Related: Amid Favorable Results, Questions About Syfovre’s Safety | ASRS 2023
In October, Amr Dessouki, M.D., a retinal specialist in Campbell, California, and his colleagues, reported a case series in JAMA Ophthalmology showing that nearly one-third of patients treated with Syfovre developed symptomatic floaters. At the AAO annual meeting in November, a retinal fellow at the Wolfe Eye Clinic in Iowa gave a presentation on five patients who experienced side effects from Syfovre, including a 96-year-old patient who experienced hemorrhagic occlusive vasculitis-type inflammation and was left with no light perception in the treated eye.

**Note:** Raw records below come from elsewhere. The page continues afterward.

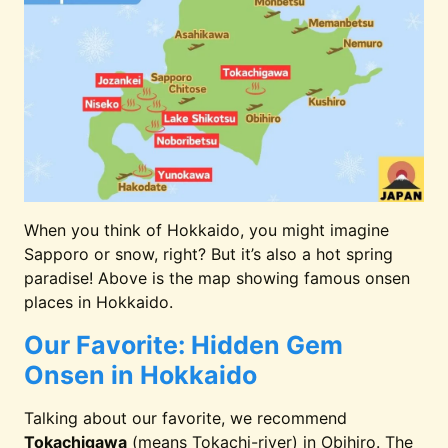
10. Umi to Akari Hewitt Resort
Yunoka
11. Yunokawa Prince
Yunoka
Nagisatei
When you think of Hokkaido, you might imagine
12. Mizu no Uta Resort
Lake Shik
Sapporo or snow, right? But it’s also a hot spring
paradise! Above is the map showing famous onsen
places in Hokkaido.
13. Tokachigawa Onsen
Tokachig
Daiichi Hotel
Our Favorite: Hidden Gem
Onsen in Hokkaido
Talking about our favorite, we recommend
Tokachigawa
(means Tokachi-river) in Obihiro. The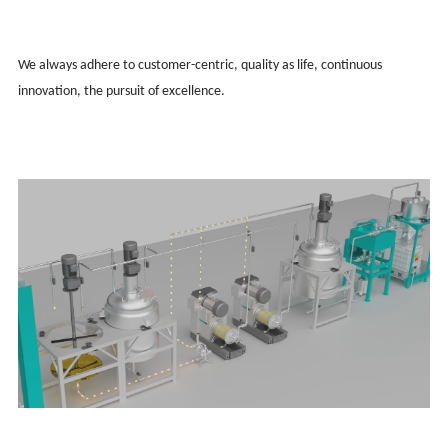
We always adhere to customer-centric, quality as life, continuous
innovation, the pursuit of excellence.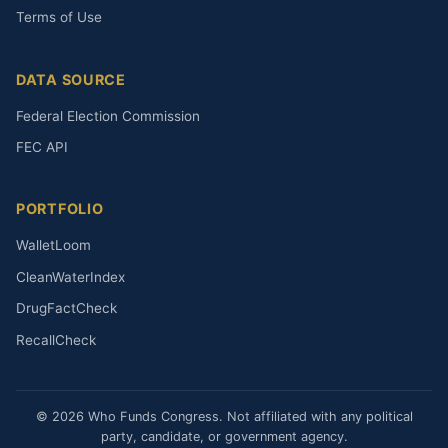
Terms of Use
DATA SOURCE
Federal Election Commission
FEC API
PORTFOLIO
WalletLoom
CleanWaterIndex
DrugFactCheck
RecallCheck
© 2026 Who Funds Congress. Not affiliated with any political
party, candidate, or government agency.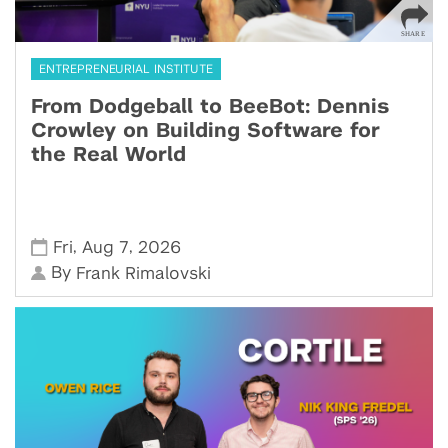
ENTREPRENEURIAL INSTITUTE
From Dodgeball to BeeBot: Dennis
Crowley on Building Software for
the Real World
,
,
Fri
Aug 7
2026
By
Frank Rimalovski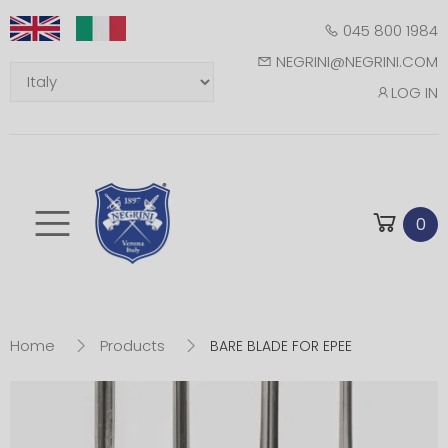
045 800 1984
NEGRINI@NEGRINI.COM
LOG IN
Toggle mobile m
0
Home
Products
BARE BLADE FOR EPEE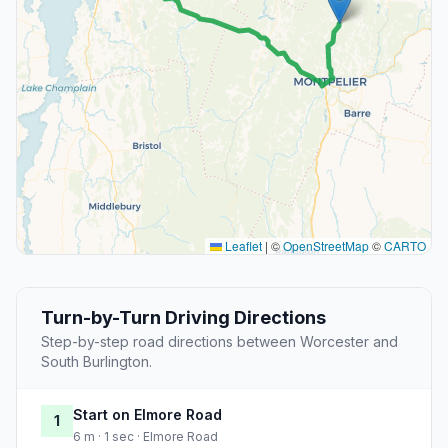
Leaflet
|
©
OpenStreetMap
©
CARTO
Turn-by-Turn Driving Directions
Step-by-step road directions between Worcester and
South Burlington.
Start on Elmore Road
1
6 m · 1 sec · Elmore Road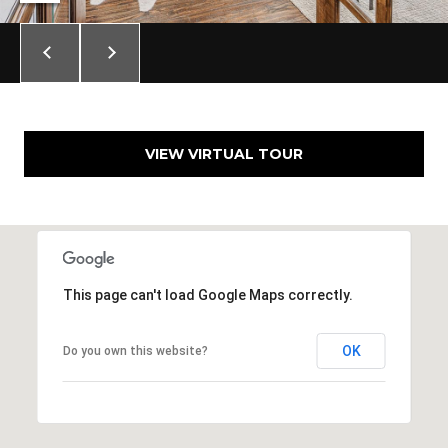
VIEW VIRTUAL TOUR
This page can't load Google Maps correctly.
OK
Do you own this website?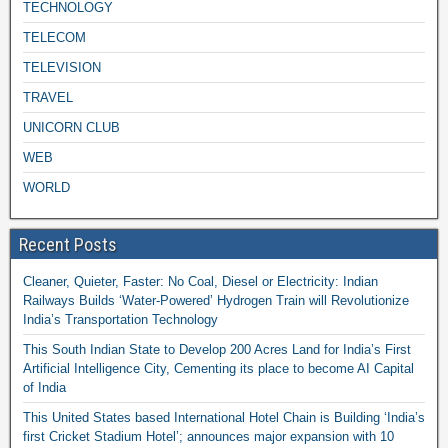
TECHNOLOGY
TELECOM
TELEVISION
TRAVEL
UNICORN CLUB
WEB
WORLD
Recent Posts
Cleaner, Quieter, Faster: No Coal, Diesel or Electricity: Indian
Railways Builds ‘Water-Powered’ Hydrogen Train will Revolutionize
India’s Transportation Technology
This South Indian State to Develop 200 Acres Land for India’s First
Artificial Intelligence City, Cementing its place to become AI Capital
of India
This United States based International Hotel Chain is Building ‘India’s
first Cricket Stadium Hotel’; announces major expansion with 10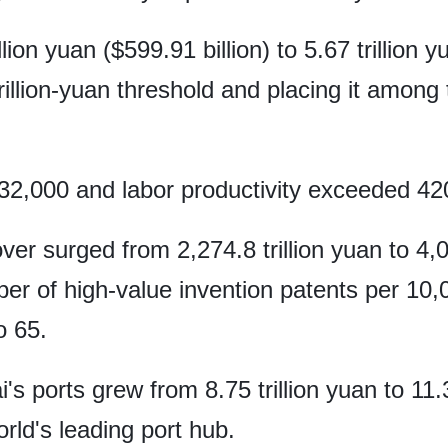
ion yuan ($599.91 billion) to 5.67 trillion yu
rillion-yuan threshold and placing it among t
2,000 and labor productivity exceeded 42
ver surged from 2,274.8 trillion yuan to 4,05
er of high-value invention patents per 10,
o 65.
 ports grew from 8.75 trillion yuan to 11.3 t
orld's leading port hub.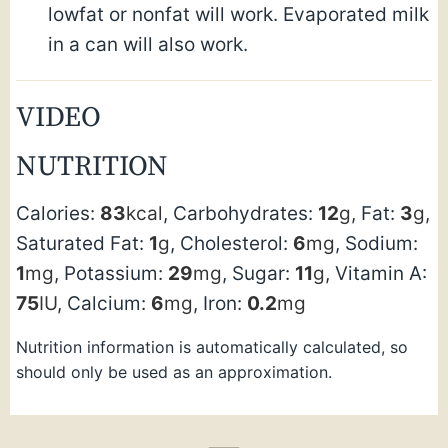
lowfat or nonfat will work. Evaporated milk
in a can will also work.
VIDEO
NUTRITION
Calories:
83
kcal
,
Carbohydrates:
12
g
,
Fat:
3
g
,
Saturated Fat:
1
g
,
Cholesterol:
6
mg
,
Sodium:
1
mg
,
Potassium:
29
mg
,
Sugar:
11
g
,
Vitamin A:
75
IU
,
Calcium:
6
mg
,
Iron:
0.2
mg
Nutrition information is automatically calculated, so
should only be used as an approximation.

In August 2023, Apellis recommended that clinicians discontinue use of a certain type of needle in the Syfovre injections and stopped distributing that type of needle after it discovered “internal structural variations” in that needle. However, the company said a causal relationship had been established between that needle and the “rare events of retinal vasculitis.”
On Oct. 21, 2023, lead author Jeffrey S. Heier, M.D., of Ophthalmic Consultant of Boston, and his colleagues reported positive results from the OAKS and DERBY trials in Lancet and in the conclusion of the abstract they characterized the safety profile as “acceptable.”
Serious ocular treatment-emergent adverse events were reported in five (2%) of the 213 patients randomly assigned to monthly injections, four (2%) of 212 of those assigned to every other month injections, and one (less than 1%) of 211 patients assigned to the sham treatment in the OAKS trial, Heier and his colleagues reported.
In the DERBY trial, the number of serious ocular treatment-emergency adverse was similar: Four (2%) of 206 in the monthly treatment group, two (1%) of 208 in every other month groups, and two (1%) of 206 patients in the sham group, they reported.
The OAKS and DERBY trials were funded by Apellis, and graphic atrophy lesion growth were their primary end points. At 24 months, Syfovre monthly and every other month slowed geographic atrophy lesion growth by 22% and 18% in OAKS trial and by 19% and 16% in DERBY trial, respectively, compared with sham, Heier and his colleagues reported.
However, the choice of that end point has been controversial because it is anatomical measurement not a measurement of vision as experienced by patients. Heier and colleagues reported that there were no differences among the monthly treatment, every-other-month treatment or sham study groups in the OAKS and DERBY trial in key visual function end points at 24 months.